» Task to carry out
Take the line containing "CONTÁCTANOS" and every line after it to the end of the material below; reproduce them exactly, without pictures.

» Data excerpts
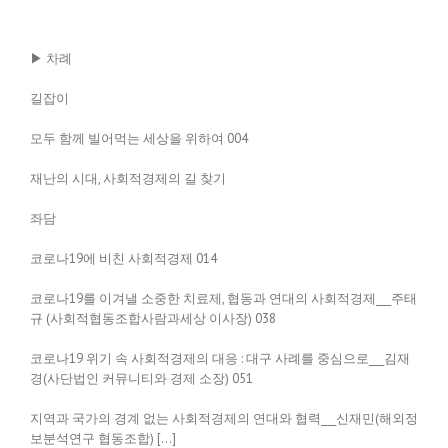
▶ 차례
길잡이
모두 함께 빌어먹는 세상을 위하여 004
재난의 시대, 사회적경제의 길 찾기
좌담
코로나19에 비친 사회적경제 014
코로나19를 이겨낼 소중한 치료제, 협동과 연대의 사회적경제___주태
규 (사회적협동조합사람과세상 이사장) 038
코로나19 위기 속 사회적경제의 대응 : 대구 사례를 중심으로___김재
경(사단법인 커뮤니티와 경제 소장) 051
지역과 국가의 경계 없는 사회적경제의 연대와 협력___신재민(해외정
보분석연구 협동조합) […]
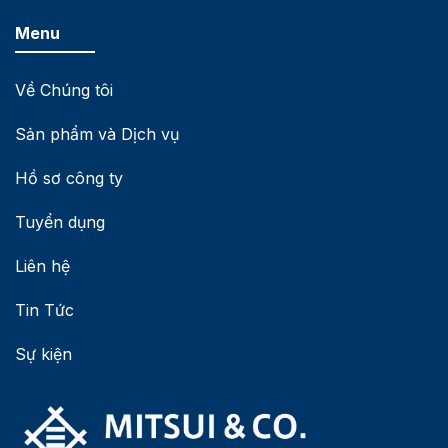
Menu
Về Chúng tôi
Sản phẩm và Dịch vụ
Hồ sơ công ty
Tuyển dụng
Liên hệ
Tin Tức
Sự kiện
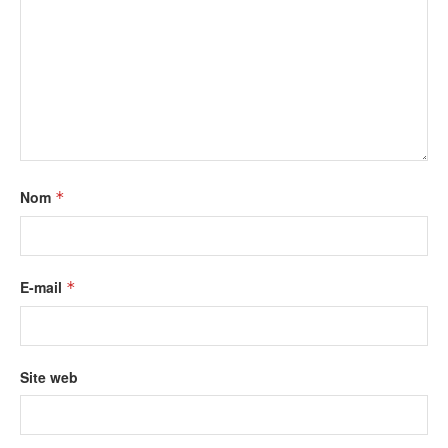
Nom
*
E-mail
*
Site web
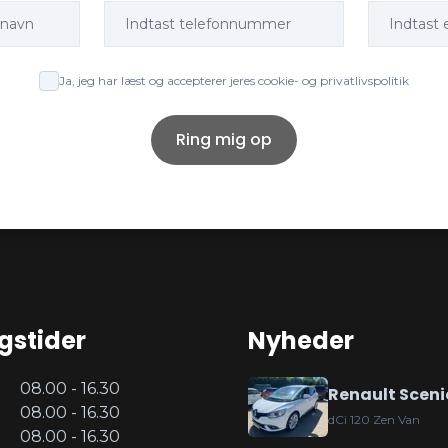
Ja, jeg har læst og accepterer jeres cookie- og privatlivspolitik
Ring mig op
gstider
Nyheder
08.00 - 16.30
Renault Sceni
08.00 - 16.30
dCi 120 Zen Van
08.00 - 16.30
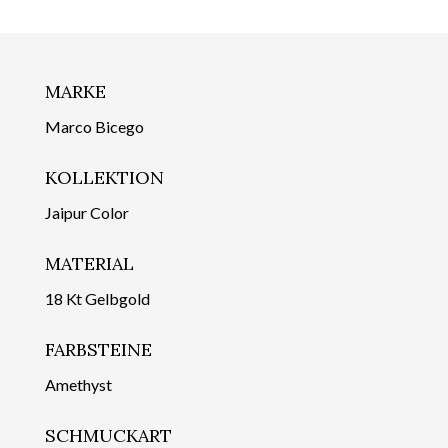
MARKE
Marco Bicego
KOLLEKTION
Jaipur Color
MATERIAL
18 Kt Gelbgold
FARBSTEINE
Amethyst
SCHMUCKART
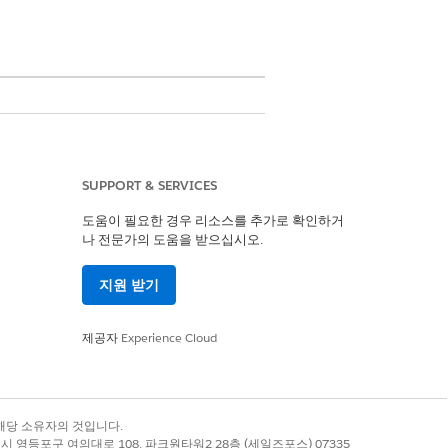
SUPPORT & SERVICES
도움이 필요한 경우 리소스를 추가로 확인하거
요청 유형을 지원하도록 추가 서비스 카
나 전문가의 도움을 받으십시오.
지원 받기
제공자
Experience Cloud
록 상표는 해당 소유자의 것입니다.
별시 영등포구 여의대로 108, 파크원타워2 28층 (세일즈포스) 07335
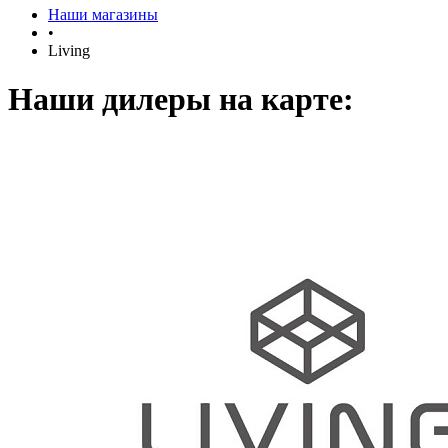
Наши магазины
•
Living
Наши дилеры на карте:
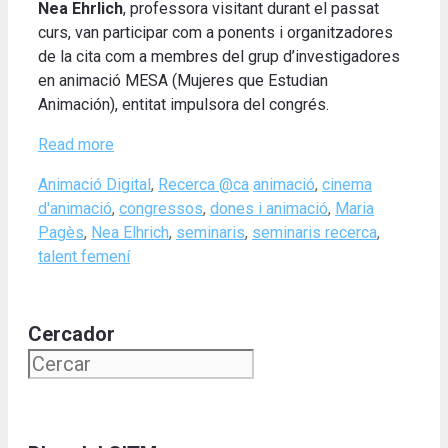
Nea Ehrlich
, professora visitant durant el passat
curs, van participar com a ponents i organitzadores
de la cita com a membres del grup d’investigadores
en animació MESA (Mujeres que Estudian
Animación), entitat impulsora del congrés.
Read more
Categories
Tags
Animació Digital
,
Recerca @ca
animació
,
cinema
d'animació
,
congressos
,
dones i animació
,
Maria
Pagès
,
Nea Elhrich
,
seminaris
,
seminaris recerca
,
talent femení
Cercador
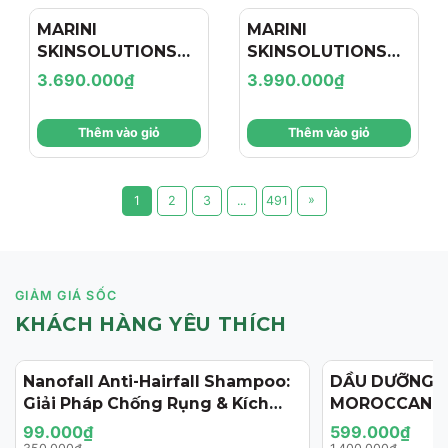
MARINI
MARINI
SKINSOLUTIONS
SKINSOLUTIONS
Duality™ – Tinh
Transformation
3.690.000₫
3.990.000₫
Chất Hỗ Trợ Giảm
Face Cream – Kem
Mụn Và Cải Thiện
Dưỡng Hỗ Trợ Tái
Thêm vào giỏ
Thêm vào giỏ
Dấu Hiệu Lão Hóa
Tạo, Giảm Nếp
Nhăn Và Săn Chắc
Da
»
1
2
3
...
491
GIẢM GIÁ SỐC
KHÁCH HÀNG YÊU THÍCH
Nanofall Anti-Hairfall Shampoo:
DẦU DƯỠNG 
- 72%
- 57%
Giải Pháp Chống Rụng & Kích
MOROCCANOI
Thích Mọc Tóc Chuẩn Y Khoa
125ML (PHIÊN
99.000₫
599.000₫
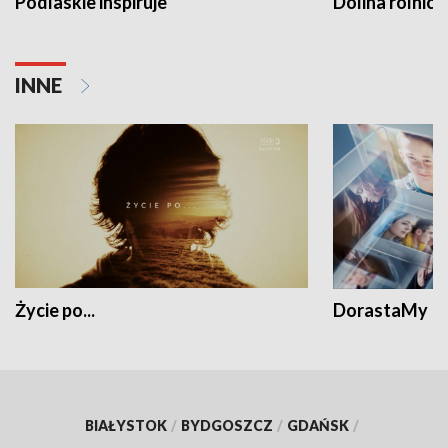
Podlaskie inspiruje
Dolina rolnicz
INNE
Życie po...
DorastaMy
BIAŁYSTOK
/
BYDGOSZCZ
/
GDAŃSK
/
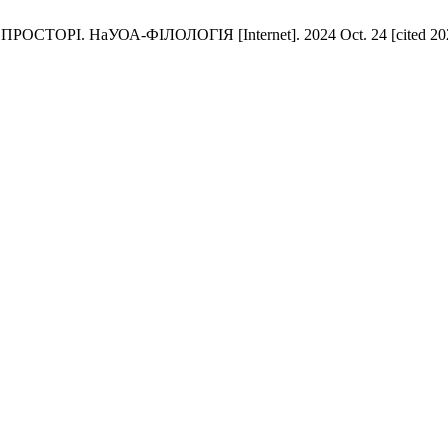
аУОА-ФІЛОЛОГІЯ [Internet]. 2024 Oct. 24 [cited 2026 Aug.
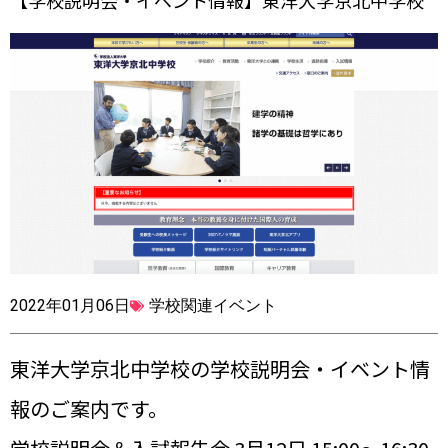
【学校説明会・イベント情報】東洋大学京北中学校
2022年01月06日
学校関連イベント
東洋大学京北中学校の学校説明会・イベント情
報のご案内です。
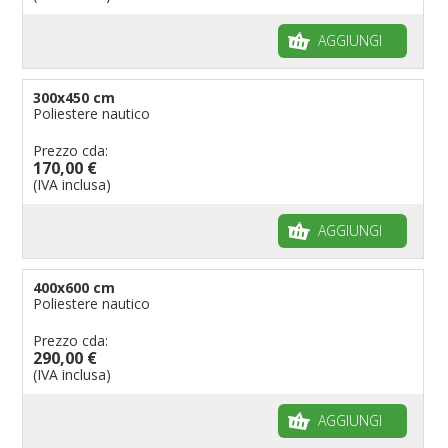
AGGIUNGI
300x450 cm
Poliestere nautico
Prezzo cda:
170,00 €
(IVA inclusa)
AGGIUNGI
400x600 cm
Poliestere nautico
Prezzo cda:
290,00 €
(IVA inclusa)
AGGIUNGI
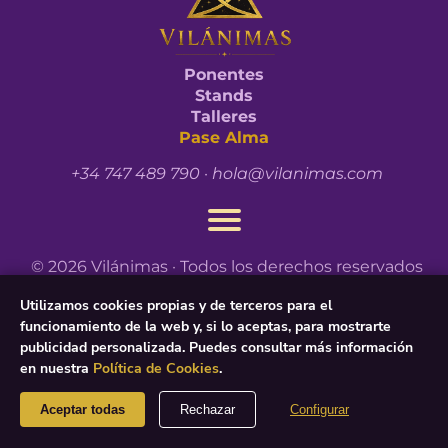
Ponentes
Stands
Talleres
Pase Alma
+34 747 489 790
·
hola@vilanimas.com
© 2026 Vilánimas · Todos los derechos reservados
Utilizamos cookies propias y de terceros para el
Diseño web ★
Paqui Cuesta
funcionamiento de la web y, si lo aceptas, para mostrarte
publicidad personalizada. Puedes consultar más información
en nuestra
Política de Cookies
.
Aceptar todas
Rechazar
Configurar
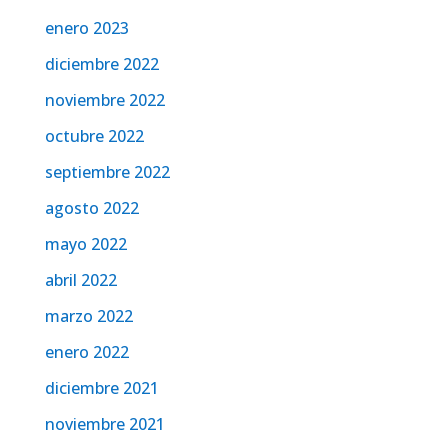
enero 2023
diciembre 2022
noviembre 2022
octubre 2022
septiembre 2022
agosto 2022
mayo 2022
abril 2022
marzo 2022
enero 2022
diciembre 2021
noviembre 2021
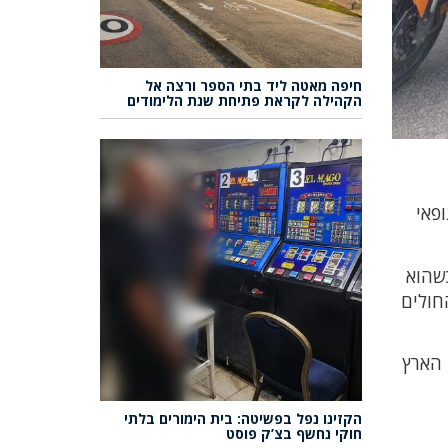
חיפה מאטה ליד בתי הספר ורצה אל
הקהילה לקראת פתיחת שנת הלימודים
ופאי
כשהוא
חולים
 הארץ
הקזינו נפל בפשיטה: בית הימורים בלתי
חוקי נחשף בצ’ק פוסט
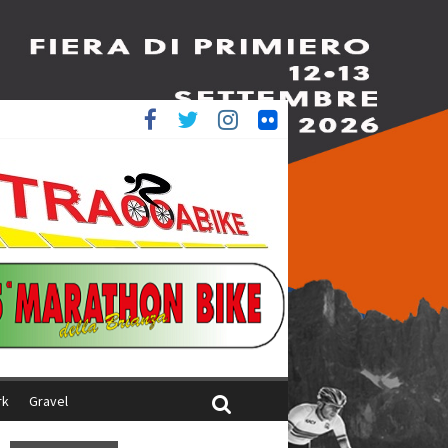
è 4^
iani
rk
Gravel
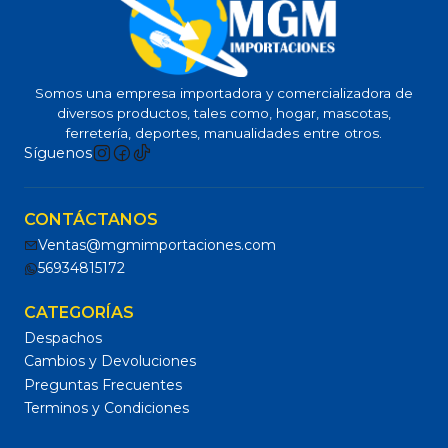
Somos una empresa importadora y comercializadora de
diversos productos, tales como, hogar, mascotas,
ferretería, deportes, manualidades entre otros.
Síguenos
CONTÁCTANOS
Ventas@mgmimportaciones.com
56934815172
CATEGORÍAS
Despachos
Cambios y Devoluciones
Preguntas Frecuentes
Terminos y Condiciones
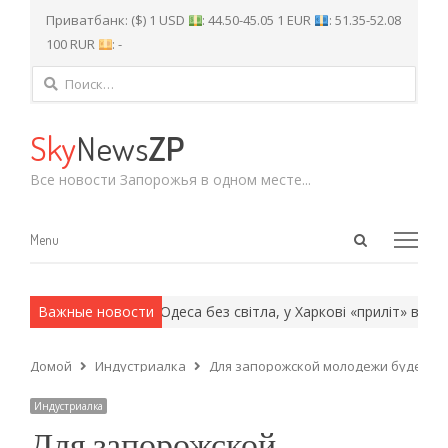
Приватбанк: ($) 1 USD
: 44.50-45.05 1 EUR
: 51.35-52.08
100 RUR
: -
Найти:
Sky
News
ZP
Все новости Запорожья в одном месте...
Open
Menu
Menu
search
panel
армейские методы.
Важные новости
Одеса без світла, у Харкові «приліт» в будин
Домой
Индустриалка
Для запорожской молодежи будет р
Индустриалка
Для запорожской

» Solved exercise
CONTÁCTANOS
Ventas@mgmimportaciones.com
56934815172
CATEGORÍAS
Despachos
Cambios y Devoluciones
Preguntas Frecuentes
Terminos y Condiciones
Приватбанк: ($) 1 USD
: 44.50-45.05 1 EUR
: 51.35-52.08
100 RUR
: -
Найти:
Sky
News
ZP
Все новости Запорожья в одном месте...
Open
Menu
Menu
search
panel
армейские методы.
Важные новости
Одеса без світла, у Харкові «приліт» в будин
Домой
Индустриалка
Для запорожской молодежи будет р
Индустриалка
Для запорожской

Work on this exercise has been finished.